Die Idee, eine Patenschaft für Flüchtlinge zu übernehmen, ist sicher gut gemeint. Jeder der eine solche Bürgschaft übernehmen will, sollte sich aber im Klaren sein und die Auswirkungen bedenken, sowie dafür auch die finanzielle Verantwortung komplett übernehmen müssen. Schon meine Eltern lehrten mich als Kind (da wusste ich noch wenig über das Thema Bürgschaft, aber sie nannten mir ein konkretes Beispiel, so dass ich es auch kapiert habe), niemals im Leben, eine Bürgschaft zu unterschreiben, weil daraus der eigene finanzielle Ruin entstehen kann. Meinen längst verstorbenen Eltern danke ich noch heute, für diese verantwortungsvolle “Belehrung”, die immer noch ihre Gültigkeit besitzt! Von Frau Merkel, Herrn Schulz, Frau Roth und Frau Kathrin Göring-Eckhardt und vielen anderen aus dem Realitätsverweigerer-Lager,  erwarte ich aber schon, mit gutem Beispiel voran zugehen und ihren “Edelmut” zu beweisen und entsprechend viele Bürgschaften , für die sie alleinverantwortlich “gerade stehen müssen”, zu unterschreiben! Diese “Herrschaften” machen es sich sehr einfach, für Familiennachzug zu werben und die “Zeche” darf der Bürger wieder mal bezahlen.

Elmar Schürscheid / 23.01.2018

Das wäre mal gerecht. Leider werde ich es nicht mehr erleben. In zwei Generationen gibt es die Deutschen nicht mehr.

Andreas Arndt / 23.01.2018

Das ist der vernünftigste Vorschlag, der bisher gemacht wurde. Da es ja jede Menge No Border Befürworter gibt, werden sich auf einer schnell einzurichtenden Internetseite sicher Millionen Unterstützer mit ausreichendem Vermögen oder Einkommen finden. Denn freien Zuzug der ganzen Welt fordern und alle bezahlen lassen geht nicht gut.

Thomas Weidner / 23.01.2018

Ja——das Geld, das einem selbst nicht gehört sondern anderen - auszugeben, das fällt sehr, sehr, sehr vielen Menschen ganz leicht. Triebfeder dazu ist der Neid…. Aber die körperliche Unversehrtheit der Mitmenschen bzw. deren Recht darauf, abzuschaffen, indem man Gewaltmenschen ins Land holt - das ist ein Verbrechen.

Tom Hess / 23.01.2018

Wenn ich schon sehe, wie sich Linke verhalten haben, als sie irgendwelche besetzten Gebäude räumen sollten, um diese Migranten bereitzustellen, dann wird das wohl nix werden.

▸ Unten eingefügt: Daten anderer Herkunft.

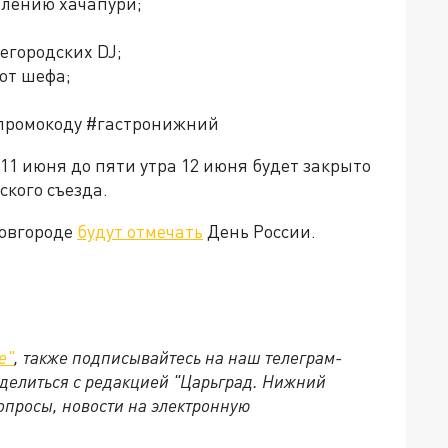
влению хачапури;
егородских DJ;
от шефа;
о промокоду #гастронижний
11 июня до пяти утра 12 июня будет закрыто
кого съезда.
Новгороде
будут отмечать
День России.
е"
, также подписывайтесь на наш телеграм-
поделиться с редакцией "Царьград. Нижний
опросы, новости на электронную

Bärbel Schneider / 23.01.2018

Geht der Bürge auch ins Gefängnis, wenn einer seiner Schützlingen kriminell wird? Was geschieht mit den Migranten, wenn das Vermögen des Bürgen aufgebraucht ist oder sich seine finanzielle Situation ändert? Was, wenn islamistische Organisationen gezielt Terroristen ins Land holen? Warum nicht die einfachste Lösung, die jeder vernünftige Staat hat: Einwanderungsgesetz, so dass nur diejenigen kommen können (und evt. auch nur auf Zeit), die das Land braucht; ansonsten Hilfe vor Ort bzw. Unterbringung von wirklich Schutzbedürftigen in sicheren Drittländern. - Noch ein Vorschlag: Bürgerbefragungen in jeder Stadt, ob und wenn ja, wie viele Migranten sie aufnehmen wollen. Integration kann nicht gelingen, wenn man die Migranten den Bürgern gegen deren Willen aufdrängt.

Simone Robertson / 23.01.2018

Die Idee hatte ich auch schon. Wenn man den Regierenden glauben darf, dann findet die Hälfte der Bevölkerung die Flüchtlingspolitik doch gut. Das wären 40 Mio Menschen! Wenn davon nur 25% genug Geld haben, um zu bürgen, sind das immer noch 10 Millionen. Die könnten sich unter Umständen auch einen Flüchtling teilen, zwei oder drei oder auch 5 könnten gemeinsam für ihn aufkommen, dann wäre doch zu zahlende Betrag ein Klacks! Wir brauchen unbedingt eine Flüchtlingshelfreregistrierungsbehörde!